The new Dodge Dart has been criticised for generating a lot of attention and excitement from the media, but being a complete disappointment in terms of sales and public enthusiasm. There are many technical reasons for this and many ideas the company has come up with to overcome it, and the first of these ideas was in the form of a pretty clever ad campaign and unique way of purchasing the car itself based on crowdfunding. Basically they took the idea of creating a registry, like people tend to do for weddings, and applied it to buying this car. You post your registry to your social networks like facebook and twitter and hope friends and family will contribute by buying you a part.
The tv campaign uses a lot of advertising techniques and is worth a watch but for this blog post I’d rather focus on the unique way they’ve chosen to advertise in a less obvious way; through people and social media. By utilising such different ways of relaying the product to potential consumers, the Dodge Dart is repeating it’s message over and over again. A positive relationship has been shown between the number of presentations of an advert and the attitude people hold towards it (McCullough and Ostrom, 1974). The persuasive technique of multiple sources is also being used. Moore and Reardon (1987) found that there was a more positive attitude towards an advertisement when it was shown multiple times, but only if a strong argument was used.
By having people post about the car to social media sites, others may be influenced by the social consensus effect. If someone sees even just one friend posting a link to this registry they have created, the likelihood is someone else will comment or post him/herself about helping to buy this friend a car part, no matter how small. It will start to seem like a lot of people like this car and should make the person seeing this on their social site more positive about it. Reingen (1982) showed the effect of social consensus in a study whereby participants were shown a list of fictitious donators and their donations and then asked to donate money to a heart foundation charity. A control condition was used where subjects were only requested for the money and no fake donors were shown first.
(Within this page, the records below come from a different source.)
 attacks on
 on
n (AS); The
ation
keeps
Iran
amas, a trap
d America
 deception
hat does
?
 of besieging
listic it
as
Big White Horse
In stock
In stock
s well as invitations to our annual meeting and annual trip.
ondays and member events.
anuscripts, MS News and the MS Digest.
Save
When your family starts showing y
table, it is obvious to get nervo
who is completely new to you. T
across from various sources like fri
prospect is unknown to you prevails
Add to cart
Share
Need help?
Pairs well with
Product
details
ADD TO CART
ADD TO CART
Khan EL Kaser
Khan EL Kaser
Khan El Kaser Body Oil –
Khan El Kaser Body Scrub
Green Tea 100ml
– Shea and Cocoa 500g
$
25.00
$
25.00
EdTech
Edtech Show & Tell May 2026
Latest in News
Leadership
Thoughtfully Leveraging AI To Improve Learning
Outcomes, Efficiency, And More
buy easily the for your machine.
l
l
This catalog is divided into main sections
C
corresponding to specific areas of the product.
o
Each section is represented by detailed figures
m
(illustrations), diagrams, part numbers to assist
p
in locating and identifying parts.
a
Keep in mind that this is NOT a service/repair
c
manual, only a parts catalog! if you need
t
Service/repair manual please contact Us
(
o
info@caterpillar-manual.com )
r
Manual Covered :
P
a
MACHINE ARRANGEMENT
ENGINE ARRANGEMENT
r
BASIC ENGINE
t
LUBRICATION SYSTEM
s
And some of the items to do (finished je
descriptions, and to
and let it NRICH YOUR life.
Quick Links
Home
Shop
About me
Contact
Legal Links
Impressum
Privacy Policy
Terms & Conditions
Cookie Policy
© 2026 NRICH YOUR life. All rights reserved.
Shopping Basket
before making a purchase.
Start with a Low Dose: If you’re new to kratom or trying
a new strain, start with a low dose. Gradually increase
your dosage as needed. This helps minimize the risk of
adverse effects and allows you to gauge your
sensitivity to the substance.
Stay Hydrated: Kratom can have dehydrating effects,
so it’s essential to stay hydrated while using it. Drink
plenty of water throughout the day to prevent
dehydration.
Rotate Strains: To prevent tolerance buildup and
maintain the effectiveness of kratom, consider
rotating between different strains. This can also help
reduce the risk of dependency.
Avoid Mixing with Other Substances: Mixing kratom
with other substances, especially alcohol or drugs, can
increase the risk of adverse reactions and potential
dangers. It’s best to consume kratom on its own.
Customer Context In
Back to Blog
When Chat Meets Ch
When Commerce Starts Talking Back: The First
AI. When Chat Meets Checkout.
Reingen found participants were much more likely to donate money when others were thought to have donated first, and also that the likelihood of a donation increased as the number of donors shown first increased. Relating this back to the dodge dart, this shows why posting on social sites would be so important to the campaign. The more people thought to be interested in the car may in turn influence more people to be interested in it as well.
There are many more persuasive techniques I could write about this advertising campaign, like legitimizing paltry contributions by encouraging people to contribute as little as they like towards the car, and the pique technique because this is such a strange and novel idea. Now the company need to hope that even if this registry idea doesn’t sell many cars (you can cancel it and get the money donated back after a number of days of your choice), it generates a lot of discussion and attention for the product!
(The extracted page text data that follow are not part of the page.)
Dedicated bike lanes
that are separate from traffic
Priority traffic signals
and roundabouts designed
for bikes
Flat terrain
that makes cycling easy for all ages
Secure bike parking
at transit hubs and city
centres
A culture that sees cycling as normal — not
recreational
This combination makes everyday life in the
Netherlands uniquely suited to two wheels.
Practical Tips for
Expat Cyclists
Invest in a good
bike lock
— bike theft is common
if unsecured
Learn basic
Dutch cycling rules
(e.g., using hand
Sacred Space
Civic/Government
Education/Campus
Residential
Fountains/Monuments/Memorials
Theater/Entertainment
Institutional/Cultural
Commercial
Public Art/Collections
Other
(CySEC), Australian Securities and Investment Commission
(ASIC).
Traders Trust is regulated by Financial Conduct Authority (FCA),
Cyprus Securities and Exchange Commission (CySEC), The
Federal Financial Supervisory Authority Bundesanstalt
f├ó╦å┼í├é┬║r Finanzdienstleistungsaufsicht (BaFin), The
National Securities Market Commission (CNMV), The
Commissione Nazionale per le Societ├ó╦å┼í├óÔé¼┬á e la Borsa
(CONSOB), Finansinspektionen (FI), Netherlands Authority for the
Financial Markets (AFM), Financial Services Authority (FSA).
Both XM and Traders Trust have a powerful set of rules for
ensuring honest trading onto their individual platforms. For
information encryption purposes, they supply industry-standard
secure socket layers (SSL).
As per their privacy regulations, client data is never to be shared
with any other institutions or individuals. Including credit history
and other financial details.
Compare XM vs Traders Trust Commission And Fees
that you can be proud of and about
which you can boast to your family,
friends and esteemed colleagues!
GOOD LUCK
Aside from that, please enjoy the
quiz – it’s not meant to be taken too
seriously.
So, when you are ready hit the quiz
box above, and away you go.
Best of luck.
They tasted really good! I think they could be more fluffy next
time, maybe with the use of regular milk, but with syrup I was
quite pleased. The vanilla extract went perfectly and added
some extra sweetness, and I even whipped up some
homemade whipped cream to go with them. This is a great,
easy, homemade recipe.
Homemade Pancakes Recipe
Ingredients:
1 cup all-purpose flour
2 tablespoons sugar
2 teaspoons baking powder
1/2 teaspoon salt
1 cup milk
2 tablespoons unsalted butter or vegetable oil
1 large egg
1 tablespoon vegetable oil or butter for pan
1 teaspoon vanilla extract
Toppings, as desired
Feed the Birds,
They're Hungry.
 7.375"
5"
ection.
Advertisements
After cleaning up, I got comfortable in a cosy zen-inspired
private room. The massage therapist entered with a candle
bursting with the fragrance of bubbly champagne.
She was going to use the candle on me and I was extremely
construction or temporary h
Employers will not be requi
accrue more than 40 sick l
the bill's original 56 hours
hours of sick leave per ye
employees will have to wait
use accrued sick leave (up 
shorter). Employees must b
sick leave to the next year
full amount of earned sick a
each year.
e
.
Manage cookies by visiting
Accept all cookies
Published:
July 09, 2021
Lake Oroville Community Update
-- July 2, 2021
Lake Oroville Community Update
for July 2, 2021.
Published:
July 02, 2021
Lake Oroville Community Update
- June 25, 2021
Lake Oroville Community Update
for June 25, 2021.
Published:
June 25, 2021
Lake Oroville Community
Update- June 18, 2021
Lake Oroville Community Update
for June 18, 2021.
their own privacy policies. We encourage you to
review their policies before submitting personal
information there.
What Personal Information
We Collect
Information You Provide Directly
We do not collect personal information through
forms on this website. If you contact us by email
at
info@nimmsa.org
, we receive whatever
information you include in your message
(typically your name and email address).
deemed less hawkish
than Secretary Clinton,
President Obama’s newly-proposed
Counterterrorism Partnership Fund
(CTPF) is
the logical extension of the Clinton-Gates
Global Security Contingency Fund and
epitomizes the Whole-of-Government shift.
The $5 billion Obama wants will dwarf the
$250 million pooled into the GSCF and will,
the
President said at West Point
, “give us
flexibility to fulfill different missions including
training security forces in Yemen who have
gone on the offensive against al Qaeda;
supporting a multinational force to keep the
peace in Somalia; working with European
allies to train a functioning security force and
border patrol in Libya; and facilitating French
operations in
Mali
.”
McCullough, J. L., & Ostrom, T. M., (1974). Repetition of highly similar messages and attitude change. Journal of Applied Psychology, 59(3), 395-397.
Moore, D. J., & Reardon, R., (1987). Source magnification: The role of multiple sources in the processing of advertising appeals. Journal of Marketing Research, 24(4), 412-417.
Reingen, P. H., (1982). Test of a list procedure for inducing compliance with a request to donate money. Journal of Applied Psychology, 67, 110-118.